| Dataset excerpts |
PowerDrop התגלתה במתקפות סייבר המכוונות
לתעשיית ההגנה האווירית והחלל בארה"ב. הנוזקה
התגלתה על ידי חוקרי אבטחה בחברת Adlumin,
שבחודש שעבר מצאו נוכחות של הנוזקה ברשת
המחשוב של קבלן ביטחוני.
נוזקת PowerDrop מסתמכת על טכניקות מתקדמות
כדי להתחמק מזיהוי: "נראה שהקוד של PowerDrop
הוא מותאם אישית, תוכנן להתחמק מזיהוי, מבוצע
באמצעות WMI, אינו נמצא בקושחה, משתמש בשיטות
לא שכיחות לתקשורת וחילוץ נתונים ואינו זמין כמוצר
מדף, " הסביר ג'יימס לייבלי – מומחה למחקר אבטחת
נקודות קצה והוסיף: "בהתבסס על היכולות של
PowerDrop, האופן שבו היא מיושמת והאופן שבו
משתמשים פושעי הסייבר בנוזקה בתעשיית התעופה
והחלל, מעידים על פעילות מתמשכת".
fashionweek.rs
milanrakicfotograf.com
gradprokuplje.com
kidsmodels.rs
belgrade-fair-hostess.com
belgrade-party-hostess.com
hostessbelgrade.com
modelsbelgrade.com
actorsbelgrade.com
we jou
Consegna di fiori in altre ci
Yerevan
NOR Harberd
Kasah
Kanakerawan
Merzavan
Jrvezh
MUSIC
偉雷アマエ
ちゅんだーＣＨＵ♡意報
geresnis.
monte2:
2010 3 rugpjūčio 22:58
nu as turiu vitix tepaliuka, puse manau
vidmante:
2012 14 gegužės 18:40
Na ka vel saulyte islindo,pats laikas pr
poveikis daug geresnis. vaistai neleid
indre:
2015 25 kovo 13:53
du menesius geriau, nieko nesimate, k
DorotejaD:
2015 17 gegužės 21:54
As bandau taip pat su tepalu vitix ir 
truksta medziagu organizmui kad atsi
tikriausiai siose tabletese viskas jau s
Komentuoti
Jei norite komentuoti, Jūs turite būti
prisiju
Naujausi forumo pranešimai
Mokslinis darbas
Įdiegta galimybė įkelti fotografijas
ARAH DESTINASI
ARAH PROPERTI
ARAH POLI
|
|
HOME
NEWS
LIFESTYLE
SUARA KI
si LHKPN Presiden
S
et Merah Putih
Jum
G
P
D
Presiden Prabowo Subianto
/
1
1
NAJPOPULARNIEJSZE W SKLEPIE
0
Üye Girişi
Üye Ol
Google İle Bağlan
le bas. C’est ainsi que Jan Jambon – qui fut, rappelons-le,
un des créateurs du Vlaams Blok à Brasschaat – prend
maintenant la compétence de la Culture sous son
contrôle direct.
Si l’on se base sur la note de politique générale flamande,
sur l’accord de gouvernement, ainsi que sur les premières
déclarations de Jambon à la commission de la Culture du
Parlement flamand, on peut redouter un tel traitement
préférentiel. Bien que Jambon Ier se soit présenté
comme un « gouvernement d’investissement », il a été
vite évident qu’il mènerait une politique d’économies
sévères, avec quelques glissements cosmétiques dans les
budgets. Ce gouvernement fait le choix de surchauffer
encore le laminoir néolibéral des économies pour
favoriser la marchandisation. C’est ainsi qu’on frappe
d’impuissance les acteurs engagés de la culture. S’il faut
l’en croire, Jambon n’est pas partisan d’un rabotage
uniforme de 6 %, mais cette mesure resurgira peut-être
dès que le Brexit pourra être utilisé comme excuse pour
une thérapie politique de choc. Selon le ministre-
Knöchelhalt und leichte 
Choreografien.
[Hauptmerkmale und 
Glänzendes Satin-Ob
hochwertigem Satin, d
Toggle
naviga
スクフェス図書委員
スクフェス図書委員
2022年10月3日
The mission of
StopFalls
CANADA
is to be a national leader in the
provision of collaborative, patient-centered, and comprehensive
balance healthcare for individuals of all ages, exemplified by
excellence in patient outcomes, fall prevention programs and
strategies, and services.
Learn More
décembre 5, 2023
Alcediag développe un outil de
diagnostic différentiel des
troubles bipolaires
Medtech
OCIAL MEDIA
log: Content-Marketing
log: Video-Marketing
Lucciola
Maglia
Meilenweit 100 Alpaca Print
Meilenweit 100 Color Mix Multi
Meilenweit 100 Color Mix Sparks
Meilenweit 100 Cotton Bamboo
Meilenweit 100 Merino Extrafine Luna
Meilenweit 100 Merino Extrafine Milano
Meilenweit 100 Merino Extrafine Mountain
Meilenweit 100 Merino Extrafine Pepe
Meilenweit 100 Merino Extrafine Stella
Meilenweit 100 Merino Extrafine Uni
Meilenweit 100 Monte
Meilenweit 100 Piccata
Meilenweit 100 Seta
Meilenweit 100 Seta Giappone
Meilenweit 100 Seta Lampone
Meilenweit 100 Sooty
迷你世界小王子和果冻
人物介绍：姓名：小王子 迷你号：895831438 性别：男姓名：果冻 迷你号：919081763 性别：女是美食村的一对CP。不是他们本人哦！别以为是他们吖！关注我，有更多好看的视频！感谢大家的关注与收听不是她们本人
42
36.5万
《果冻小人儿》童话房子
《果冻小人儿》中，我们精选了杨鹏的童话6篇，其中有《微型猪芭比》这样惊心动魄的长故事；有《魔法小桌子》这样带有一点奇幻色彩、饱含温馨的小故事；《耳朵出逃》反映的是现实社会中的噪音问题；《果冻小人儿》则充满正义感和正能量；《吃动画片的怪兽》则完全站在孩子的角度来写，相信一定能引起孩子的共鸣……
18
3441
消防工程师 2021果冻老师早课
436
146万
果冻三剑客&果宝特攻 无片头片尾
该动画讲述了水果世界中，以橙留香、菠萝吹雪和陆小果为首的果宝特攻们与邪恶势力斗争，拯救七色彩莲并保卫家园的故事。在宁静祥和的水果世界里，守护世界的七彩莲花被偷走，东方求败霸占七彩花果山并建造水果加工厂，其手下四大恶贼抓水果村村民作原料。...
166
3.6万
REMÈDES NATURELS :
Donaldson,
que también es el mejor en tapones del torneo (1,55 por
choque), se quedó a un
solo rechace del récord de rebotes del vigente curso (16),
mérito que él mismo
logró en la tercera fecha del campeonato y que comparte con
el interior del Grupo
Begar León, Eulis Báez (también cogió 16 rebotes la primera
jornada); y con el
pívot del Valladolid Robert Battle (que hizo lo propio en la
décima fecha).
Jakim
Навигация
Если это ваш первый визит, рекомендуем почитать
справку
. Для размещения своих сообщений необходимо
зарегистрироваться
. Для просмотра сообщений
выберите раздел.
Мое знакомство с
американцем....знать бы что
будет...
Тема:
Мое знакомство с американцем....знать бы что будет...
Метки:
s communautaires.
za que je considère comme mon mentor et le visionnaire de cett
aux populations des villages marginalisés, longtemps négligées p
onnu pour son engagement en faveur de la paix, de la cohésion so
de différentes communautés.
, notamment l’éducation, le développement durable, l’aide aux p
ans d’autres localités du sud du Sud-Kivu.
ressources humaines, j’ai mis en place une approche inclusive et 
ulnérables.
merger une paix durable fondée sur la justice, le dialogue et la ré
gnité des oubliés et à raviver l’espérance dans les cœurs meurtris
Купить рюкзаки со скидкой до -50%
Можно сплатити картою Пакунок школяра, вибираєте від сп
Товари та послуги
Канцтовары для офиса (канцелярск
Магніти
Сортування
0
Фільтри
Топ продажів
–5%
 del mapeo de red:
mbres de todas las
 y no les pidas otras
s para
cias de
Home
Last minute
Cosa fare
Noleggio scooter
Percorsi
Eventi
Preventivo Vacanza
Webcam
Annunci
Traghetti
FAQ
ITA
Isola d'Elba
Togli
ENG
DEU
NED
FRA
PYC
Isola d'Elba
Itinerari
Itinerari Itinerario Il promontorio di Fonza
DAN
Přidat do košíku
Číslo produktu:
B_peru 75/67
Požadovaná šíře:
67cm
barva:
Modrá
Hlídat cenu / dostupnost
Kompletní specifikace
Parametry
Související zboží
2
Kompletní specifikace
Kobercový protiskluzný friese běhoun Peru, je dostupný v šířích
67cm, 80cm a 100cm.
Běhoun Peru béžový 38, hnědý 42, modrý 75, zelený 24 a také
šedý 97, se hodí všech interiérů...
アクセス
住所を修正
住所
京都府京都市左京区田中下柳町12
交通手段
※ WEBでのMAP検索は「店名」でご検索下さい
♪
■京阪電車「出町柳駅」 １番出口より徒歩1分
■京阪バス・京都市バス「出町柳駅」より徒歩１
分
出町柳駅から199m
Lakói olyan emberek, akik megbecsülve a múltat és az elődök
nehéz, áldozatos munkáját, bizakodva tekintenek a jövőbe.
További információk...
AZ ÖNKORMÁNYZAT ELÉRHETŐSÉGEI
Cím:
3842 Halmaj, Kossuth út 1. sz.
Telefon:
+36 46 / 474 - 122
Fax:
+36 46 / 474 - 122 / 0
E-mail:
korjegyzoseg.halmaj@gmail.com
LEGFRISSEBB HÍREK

| What is being asked |
Each line holding the word "Marketing" must be pulled from the records.

| Your solution |
log: Content-Marketing
log: Video-Marketing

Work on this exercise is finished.